The ruling temporarily blocks the government from deporting individuals who were granted parole at ports of entry and were later detained — often without warning and in some cases after appearing at immigration courts — despite having valid documents, jobs or other pending forms of relief.

“In a world of bad options, they played by the rules,” wrote Judge Jia Cobb, an appointee of former President Joe Biden. “Now, the Government has not only closed off those pathways for new arrivals but changed the game for parolees already here.”

“This case’s underlying question … asks whether parolees who escaped oppression will have the chance to plead their case within a system of rules,” Cobb wrote. “Or, alternatively, will they be summarily removed from a country that … may look to them more and more like the countries from which they tried to escape?”

In her opinion, Cobb ruled that the policy likely violates the expedited removal statute and is “arbitrary and capricious” under administrative law. The pause will remain in effect while the lawsuit proceeds.

The formal order pauses enforcement of three Trump-era directives: a Homeland Security memo from January, an Immigration and Customs Enforcement directive from February and the March termination of parole programs for Cubans, Haitians, Nicaraguans and Venezuelans. Cobb’s ruling applies specifically to people who were previously granted parole at ports of entry.

This case marks one of the first major court challenges to immigration policy under President Donald Trump’s second term and is widely seen as a bellwether for how federal courts will interpret executive power following the Supreme Court’s decision in Trump v. CASA, which narrowed the scope of nationwide injunctions.

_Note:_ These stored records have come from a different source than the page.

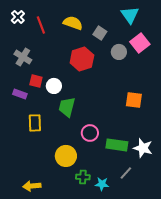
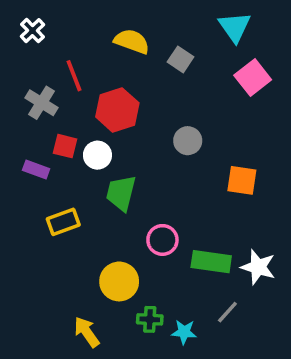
red line: (41, 25) -> (74, 76), moved
gray circle: (119, 52) -> (188, 141), moved
red hexagon: (82, 59) -> (117, 110), moved
yellow rectangle: (35, 123) -> (63, 222), turned 72
yellow arrow: (32, 186) -> (87, 332), moved, turned 60

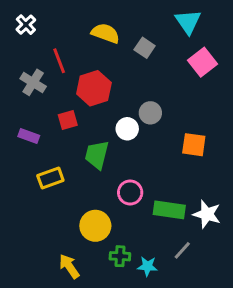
red square: (65, 146) -> (68, 120), moved, turned -30
white circle: (97, 155) -> (127, 129), moved

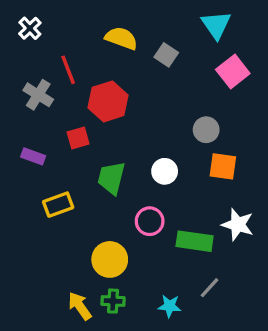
gray circle: (150, 113) -> (206, 130), moved
white circle: (127, 129) -> (165, 171), moved
white star: (207, 214) -> (238, 225), moved
green cross: (120, 256) -> (113, 301), moved

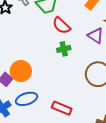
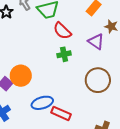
blue ellipse: (27, 99) -> (42, 103), moved

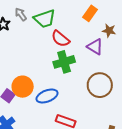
green cross: (64, 54) -> (64, 62), size x1.5
blue ellipse: (42, 103) -> (47, 96), moved

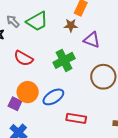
brown star: (109, 31) -> (71, 25), moved
red semicircle: (60, 39) -> (23, 58), moved

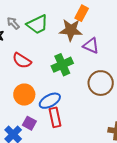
brown star: (71, 25) -> (71, 30), size x1.6
purple square: (15, 104) -> (29, 123), moved
red rectangle: (76, 118) -> (55, 117), moved, turned 66

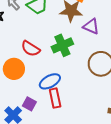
red semicircle: (22, 61) -> (31, 49), moved
orange circle: (24, 95) -> (14, 69), moved

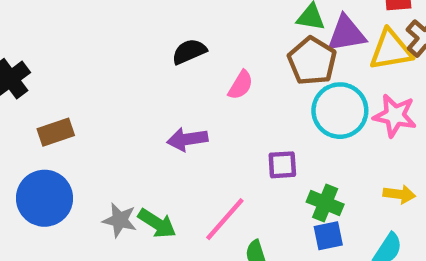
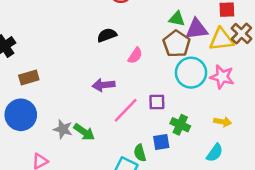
pink line: (225, 219) -> (126, 110), moved
blue square: (328, 236) -> (161, 142), moved

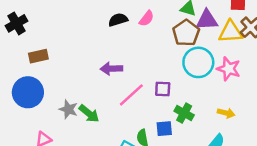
pink semicircle: (135, 56) -> (147, 18), moved

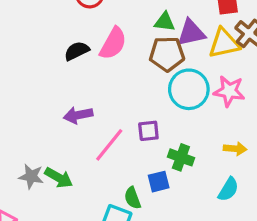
pink semicircle: (147, 18) -> (113, 43), size x1.5
brown pentagon: (186, 33) -> (167, 54), turned -30

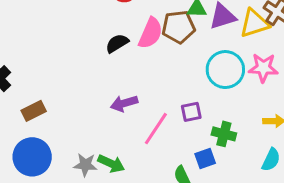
brown pentagon: (167, 54) -> (179, 27), moved

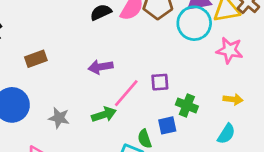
cyan circle: (225, 70) -> (194, 23), moved
brown rectangle: (34, 111) -> (36, 59), moved
green arrow: (111, 164) -> (104, 115), moved, turned -50

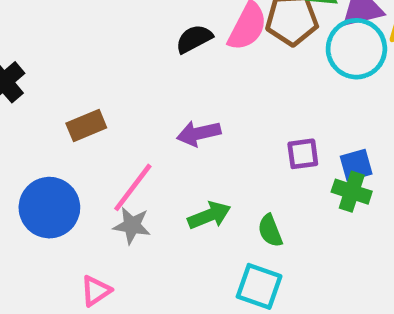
pink line: (126, 93) -> (133, 187), moved
blue square: (167, 125) -> (356, 165), moved
green semicircle: (145, 139) -> (270, 231), moved

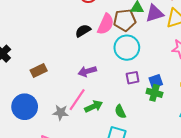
cyan circle: (356, 49) -> (127, 48), moved
pink line: (133, 187) -> (77, 100), moved

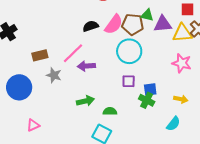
pink line: (77, 100) -> (73, 53), moved
green semicircle: (120, 112) -> (110, 111), turned 104
gray star: (61, 113) -> (54, 75), moved

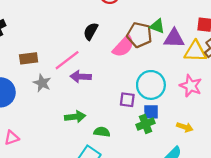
pink semicircle: (114, 24) -> (123, 46), moved
black semicircle: (91, 26) -> (91, 31), turned -49
cyan circle: (129, 51) -> (151, 85), moved
green cross: (147, 100) -> (145, 124), turned 35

At the heart of the lawsuit is the administration’s decision to apply “expedited removal” — a fast-track deportation process normally used for recent border crossers — to migrants who entered legally and were complying with government instructions. Under new guidance issued this spring, ICE agents began detaining parolees outside courtrooms and at checkpoints, often without giving them access to attorneys.

Advocates warned the policy could put more than 2 million people at risk of summary deportation, including many who came to the US fleeing persecution and were pursuing legal pathways to stay.

The challengers — led by Coalition for Humane Immigrant Rights (CHIRLA), CASA, and UndocuBlack — argued that DHS is violating the Immigration and Nationality Act by treating legally paroled migrants as if they had entered unlawfully. Their suit also raises due process concerns, saying the new policy endangers vulnerable communities without giving them a chance to be heard.

Hillary Li, an attorney representing the challengers, said the groups “are deeply committed to protecting our communities from the harms of expedited removal,” adding they are “grateful the court recognized that this practice is unlawful.”

The case is part of a broader legal fight over how far the executive branch can go in dismantling Biden-era immigration and parole policies.